In tempi di crisi, la biennale indiana punta su performance e letteratura

Gli organizzatori della Biennale d’arte contemporanea di Kochi-Muziris, nello stato di Kerala, al sud dell’India, devono combattere contro la svalutazione monetaria che colpisce il Paese. Poesia e performance sono dunque il cuore pulsante della mostra, che prosegue sino al 29 marzo. Finanziata da alcuni dei più importanti artisti indiani, questa terza edizione della biennale è curata dall’artista Sudarshan Shetty, le cui opere sono state esposte alla Tate e al Guggenheim. Tra i cento artisti in mostra, molti gli autori non indiani, come AES+F, Eric Van Lieshout, Gary Hill, Liu Wei, Eva Schlegel, Latifa Echakhch, Pawel Althamer e il pittore italiano Daniele Galliano.

La svalutazione attuata in India a novembre, quando le banconote da 500 e mille rupie sono state improvvisamente ritirate dalla circolazione dal governo e sostituite solo in piccola parte, ha reso questo appuntamento una vera e propria sfida per visitatori, artisti e organizzatori. Ma la mostra ha ricevuto una spinta decisiva quando, nel corso dell’apertura ufficiale, lo Stato ha promesso 1,1 milioni di dollari e il sostegno per una sede permanente, la somma più alta mai devoluta a un evento artistico dal Governo indiano. Il viceministro di Kerala, Pinarayi Vijayan, leader del Fronte della sinistra democratica e da lungo tempo segretario del partito comunista indiano di Kerala, ha detto che la Biennale è in sintonia con la storia stratificata di Kochi, insediamento arabo, cinese, ebraico, portoghese, olandese, inglese e di altre diverse comunità di migranti indiani. Shetty spera che i visitatori raggiungano le 500mila presenze, grazie anche alla fiera di arte indiana di Nuova Delhi del prossimo febbraio. «Durante i 108 giorni della manifestazione, gli artisti realizzeranno numerose opere, compreso un romanzo scritto dal vivo sulle pareti della città, spiega il curatore. Non riesco a immaginare lo stesso livello di partecipazione a Nuova Delhi o a Mumbay».

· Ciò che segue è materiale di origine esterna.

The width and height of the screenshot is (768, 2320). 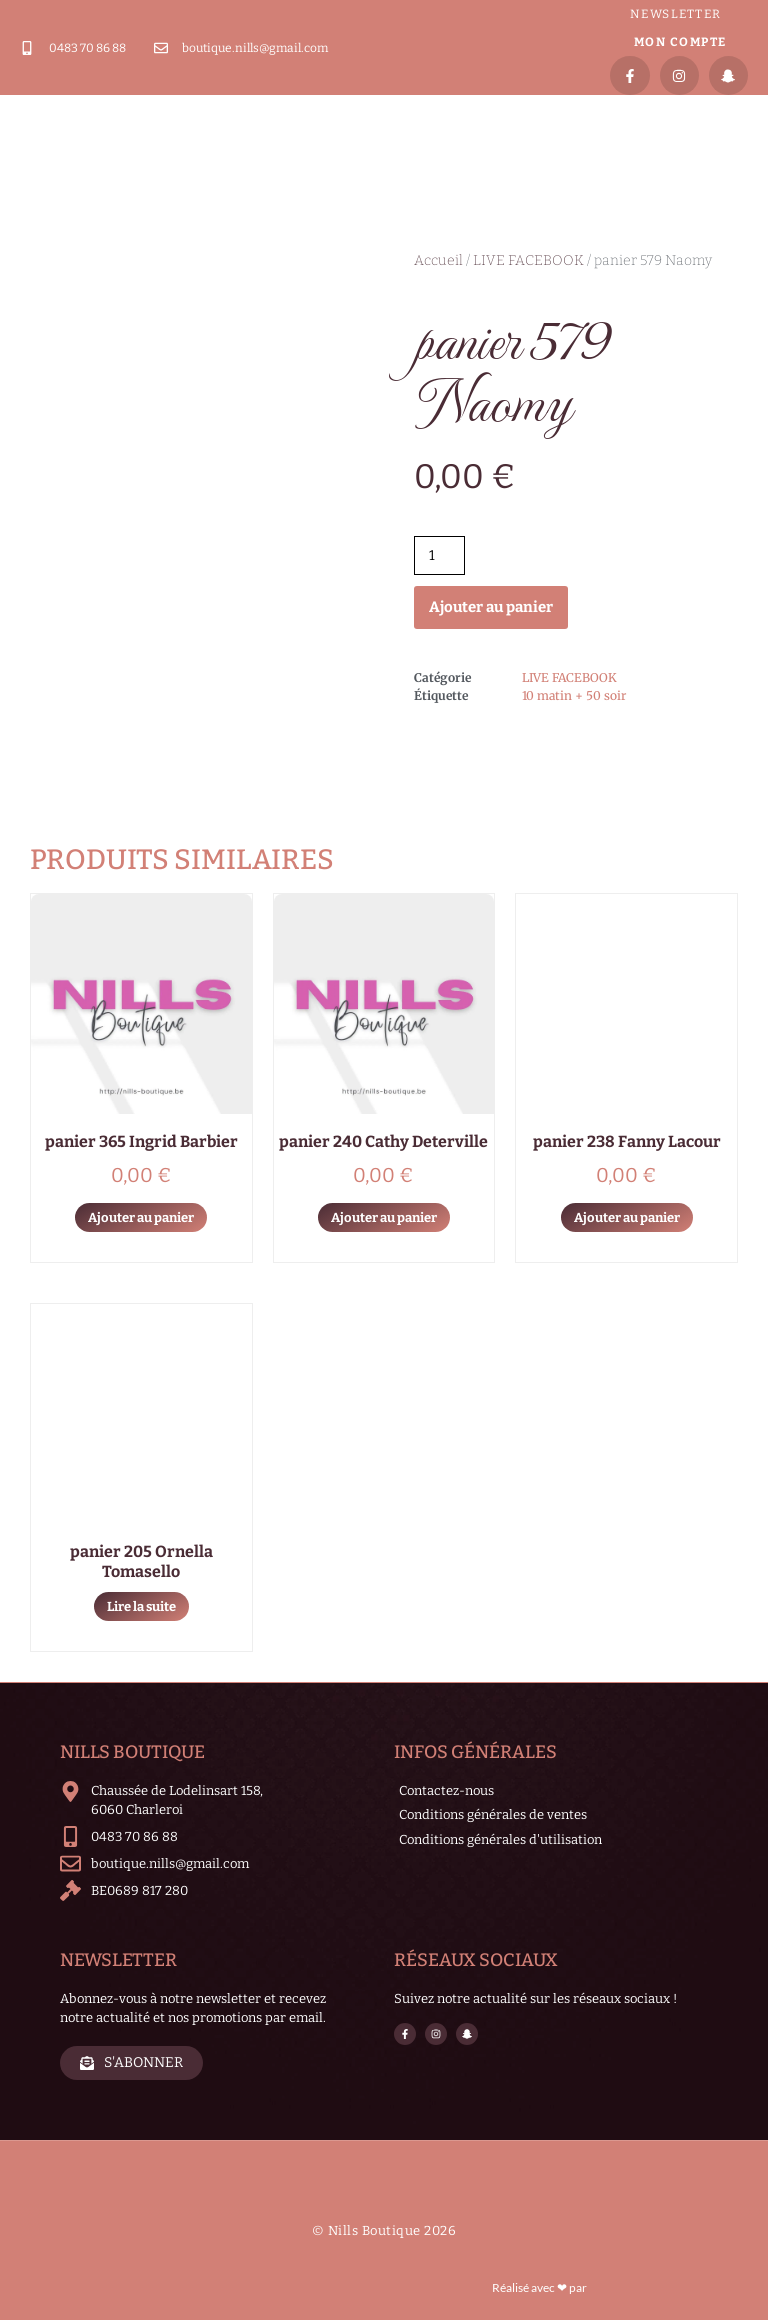 What do you see at coordinates (676, 14) in the screenshot?
I see `Newsletter` at bounding box center [676, 14].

Tra le opere esposte nella storica città portuale di Kochi, famosa per i fiumi e gli stagni, «The sea of pain», un lago profondo pochi centimetri realizzato dal poeta cileno Raúl Zurita, che i visitatori possono attraversare a piedi, omaggio a Galip Kurdi, fratello di Alan Kurdi, il rifugiato siriano il cui corpo fu ritrovato su una spiaggia turca. Anche Galip e la madre persero la vita in mare.

L’artista indiana Yardena Kurulkar propone «Kenosis», una stampa in 3D del suo cuore in terracotta, fotografato e dissolto in acqua. L’anno scorso l’opera le è valsa il Blake Prize australiano. La Kurulkar espone anche un’altra potente nuova opera sulla vita e la morte, «Taphephobia», unghie di porcellana bianca che escono da una scrivania. L’artista e compositrice anglo-finnica Hanna Tuulikki si è allenata con un danzatore khuttiyatam per creare un’ipnotica opera video in tre parti raffiguranti gli occhi, le labbra e il corpo dell’artista. Molti artisti espongono il loro lavoro in edifici d’epoca pittoreschi e talvolta diroccati. Il pittore indiano Praneet Soi, che vive ad Amsterdam, ha realizzato in una storica trading house sculture in fibra di cocco, un materiale molto impiegato dalle industrie tradizionali di Kochi. 

Tra le performance proposte, «Rehearsing the Witness» di Zuleikha Chaudhari, incentrata su un celebre processo legale degli anni ’30 del Novecento riguardante un uomo che sosteneva di essere l’erede al trono di uno Stato del Bangladesh di cui si erano perse da tempo le tracce.

Nel suo progetto «Concocation», l’artista lettone Voldemãrs Johansons ha dotato i conducenti di risciò di clacson che producono strani rumori, per accendere la città di una «tavolozza acustica». Date le molte performance, tra cui una a tema politico ispirata dai poeti Dalit o «intoccabili», sembra di trovarsi a un festival piuttosto che in una tradizionale biennale di arti visive. Shetty spiega di aver iniziato la sua programmazione con «molti poeti e scrittori che propongono modi alternativi di vedere le cose e aprono altre finestre e porte per guardare i limiti dell’arte contemporanea».

Fino all’ultimo minuto prima dell’inaugurazione la biennale ha dato l’impressione di un work in progress. Alla vigilia dell’apertura, dedicata alla stampa e ai media, gli operai stavano ancora lavorando intorno a una gigantesca piramide di sterco di vacca, l’installazione del poeta sloveno Aleš Šteger. Lo scultore di Edimburgo Jonathan Owen, tra i quattro artisti scozzesi invitati, era presente mentre una scultura alla quale ha lavorato per più di due mesi apposta per l’evento, veniva fatta cadere per terra. Solo due degli otto disegni di Charles Avery sono riusciti a passare la dogana indiana in tempo per il giorno di apertura. Anche se «incredibilmente frustrante», Avery ha lodato la visione curatoriale della biennale: «Sembra Venezia. C’è la storia del mondo, la storia della città. Non si espone in un cubo bianco ma nelle case. È come una storia d’amore con l’aggiunta dell’arte».